Why is it false that for all $y\in\mathbb{R^n}$ the solution of the initial value problem $x(0) = y$ exists for all time $t$.

Question

Is the following statement false because our solutions for the initial value problem may not exist when $t=0$; depending on our function? Also, uniqueness does not exist if the system is nonlinear, such as quadratic. Hence, the statement below is false.
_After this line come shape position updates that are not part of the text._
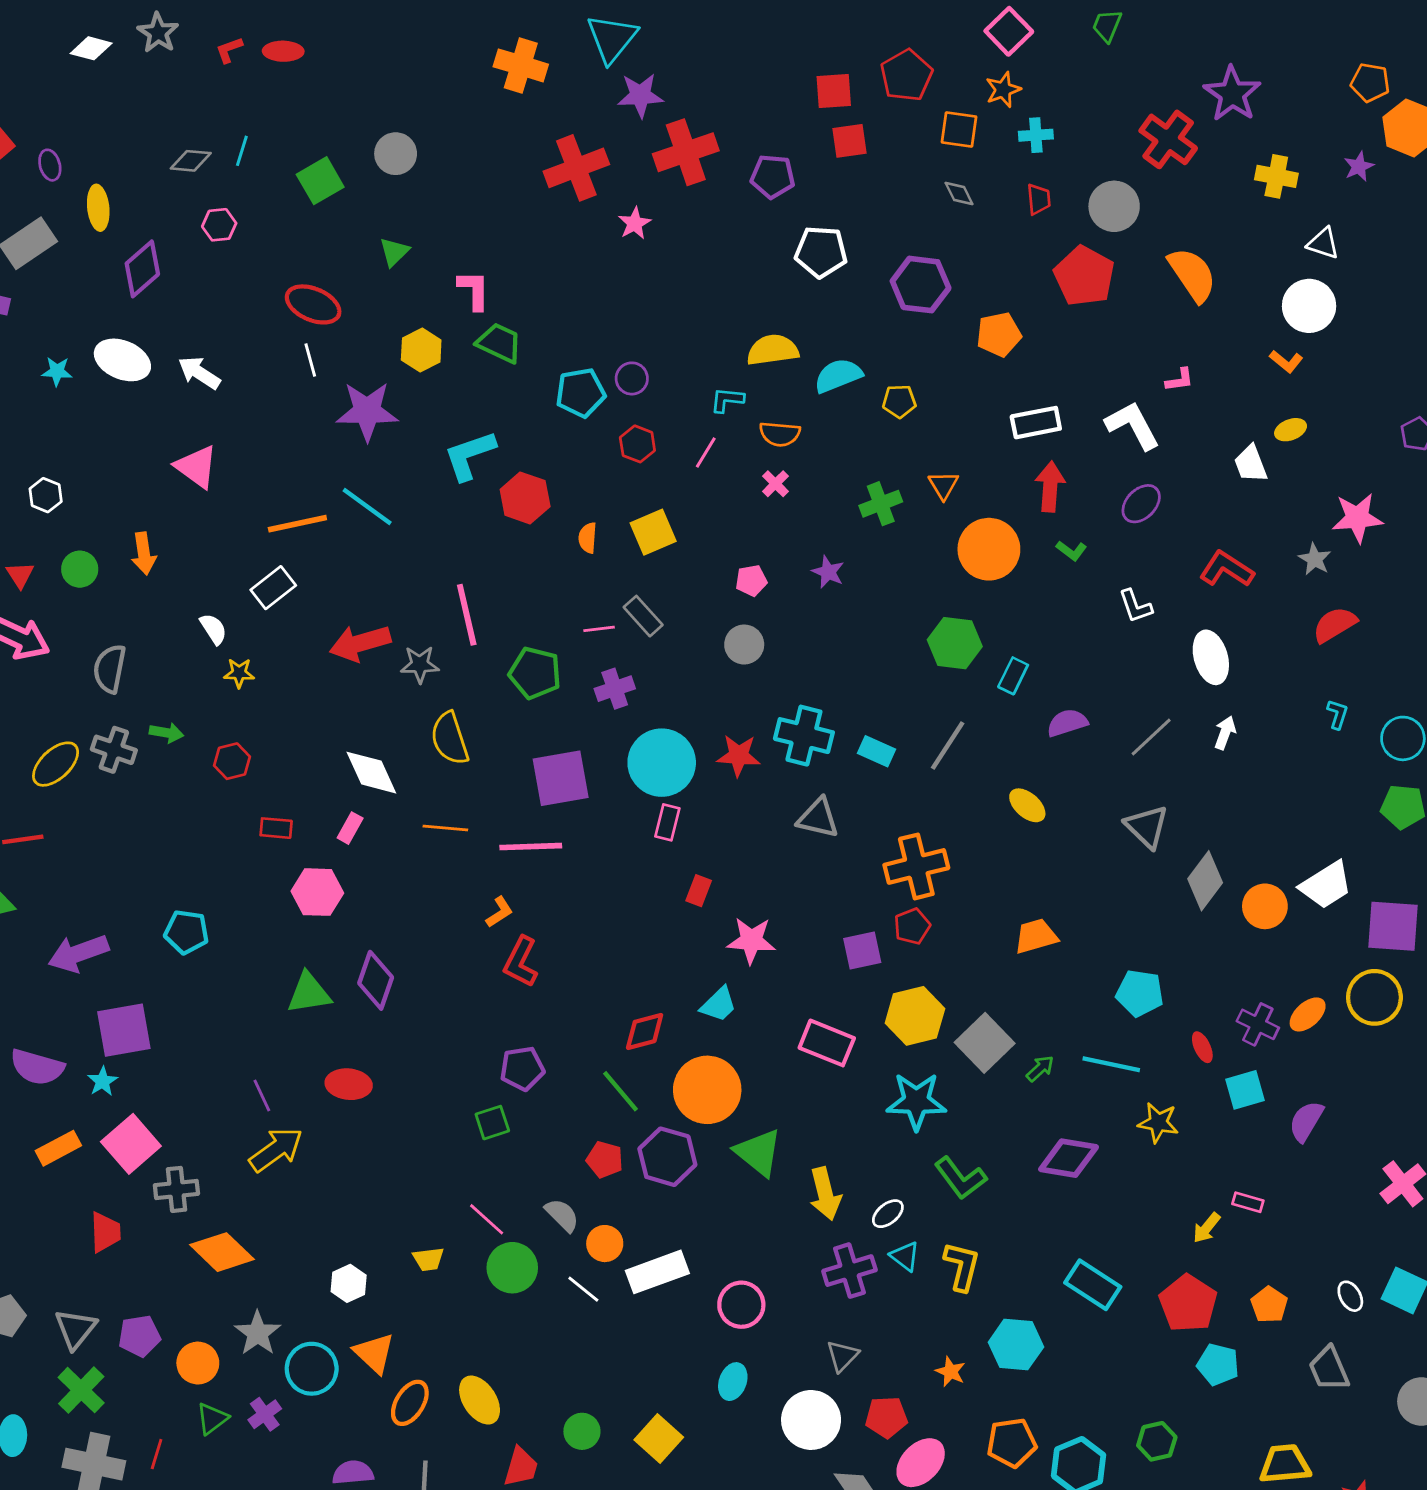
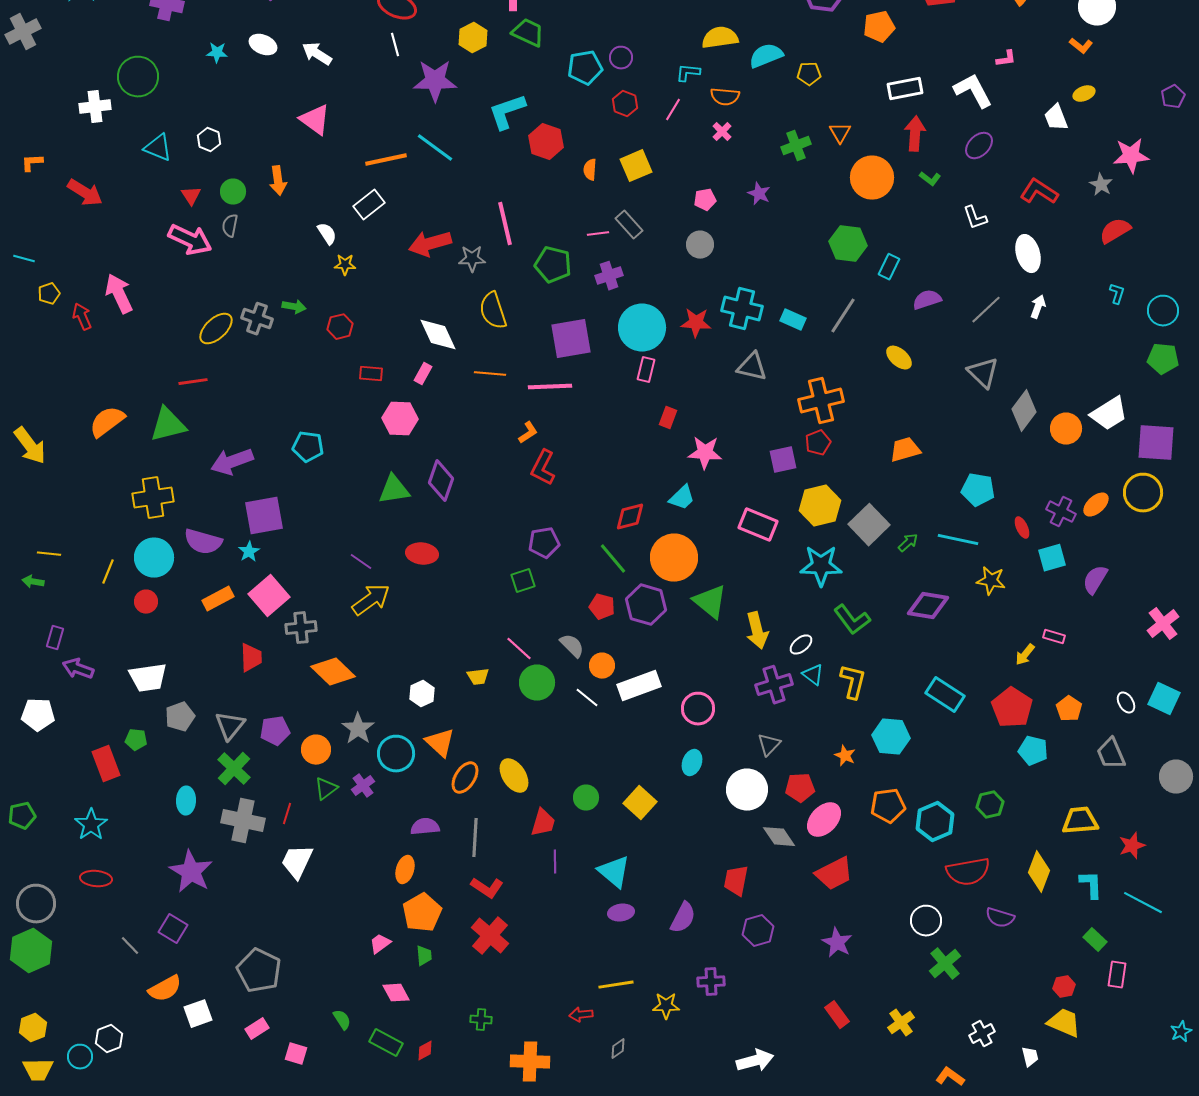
white ellipse: (122, 360) -> (263, 45), size x0.7
gray semicircle: (110, 669) -> (230, 226), moved, size x0.7
purple line: (262, 1096) -> (361, 562), turned -30

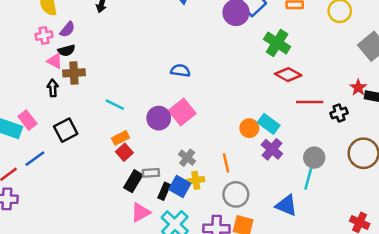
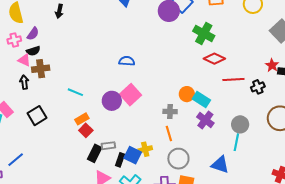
orange circle: (249, 128) -> (187, 94), moved
gray cross: (187, 158) -> (170, 112), moved, turned -32
blue line: (35, 159) -> (16, 160), moved

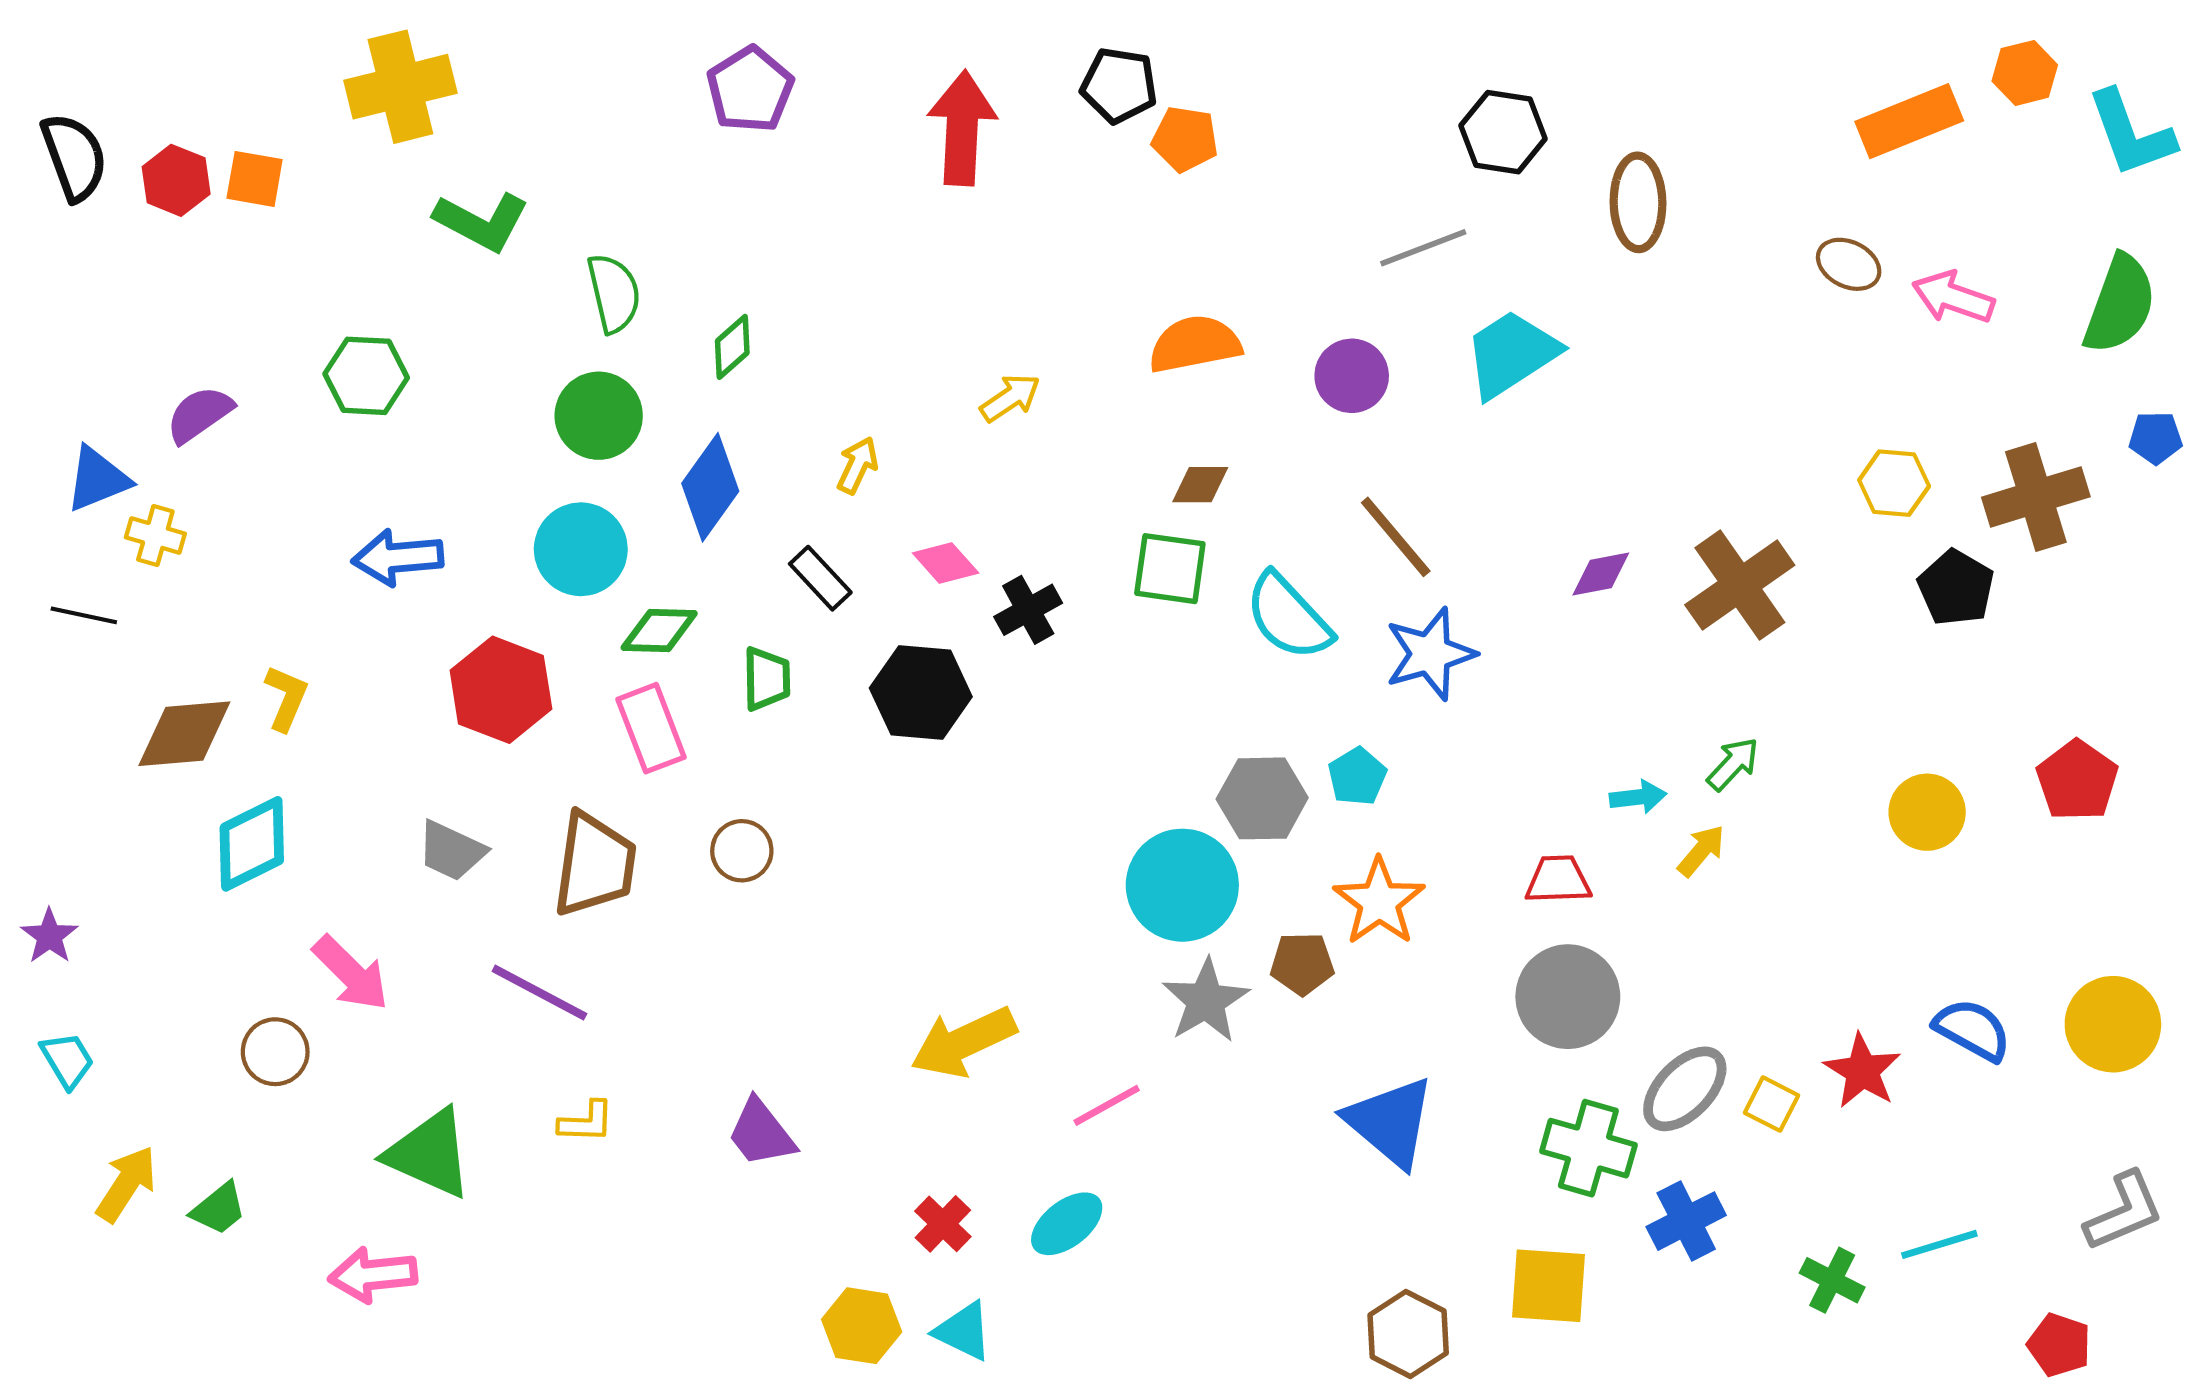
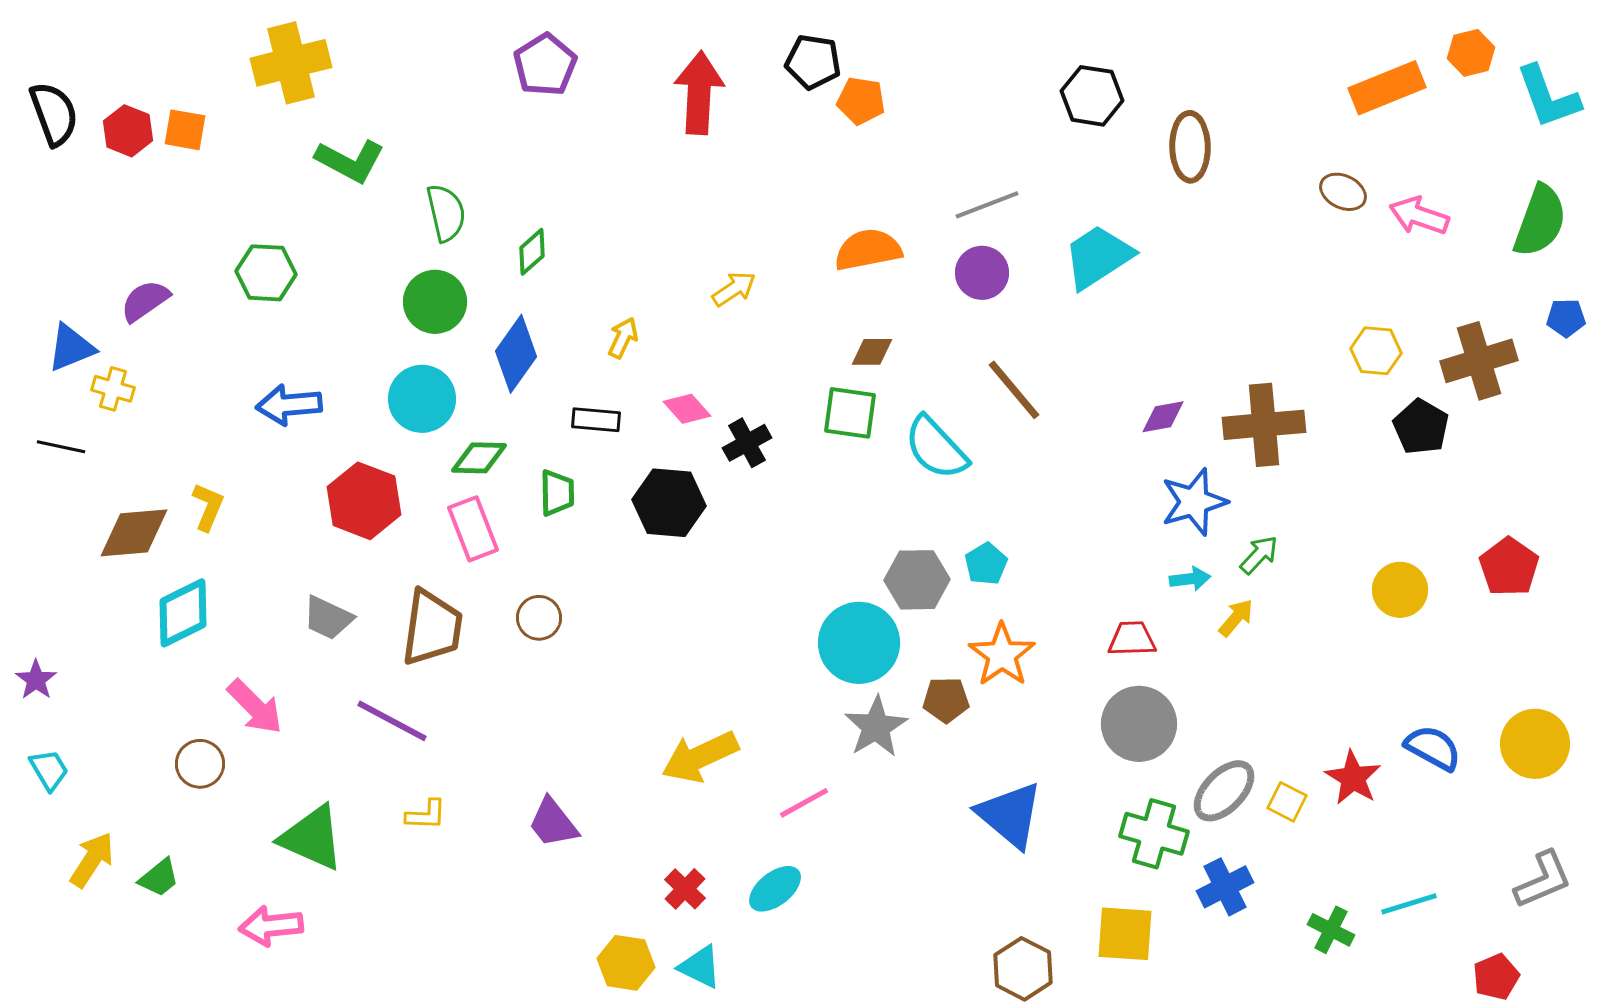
gray line: (1423, 248) -> (987, 205), moved
black rectangle: (820, 578) -> (596, 420), turned -42
brown cross: (1740, 585) -> (1264, 425), turned 30
blue star: (1430, 654) -> (1194, 502), moved
red pentagon: (2059, 1345) -> (1496, 977), turned 30

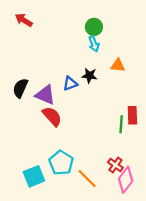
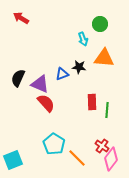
green circle: (94, 27) -> (100, 24), moved
orange triangle: (118, 65) -> (104, 58), size x1.5
red rectangle: (132, 115) -> (92, 102), moved
cyan square: (34, 176) -> (13, 160), moved

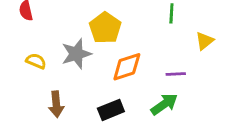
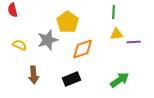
yellow triangle: (205, 41) -> (117, 34), moved, turned 32
purple line: (176, 74) -> (134, 42), moved
green arrow: (164, 104) -> (120, 80), moved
Statement: Consider $x'=f(x)$ and suppose that for every initial condition $x(0)=x_0$ solutions exists and are unique for some time interval $[-a(x_0), a(x_0)]$ whose length depends on the initial value $x_0$. Then for all $y\in\mathbb{R^n}$ the solution of the initial value problem $x(0) = y$ exists for all time $t$.

Answer 1

Here is a counter-example: $$ f(x) = \sec^2(\arctan(x)) \quad \forall x \in \mathbb{R}$$ This function $f$ is smooth and so existence/uniqueness applies for the ODE $x'(t) = f(x(t))$.

However, for any $x_0 \in \mathbb{R}$ we observe that $$ x(t) = \tan(t + \arctan(x_0)) $$ is the unique solution to $x'(t) = f(x(t))$ for the initial condition $x(0)=x_0$. This solution is only defined on a portion of the timeline: It blows up to infinity in finite time.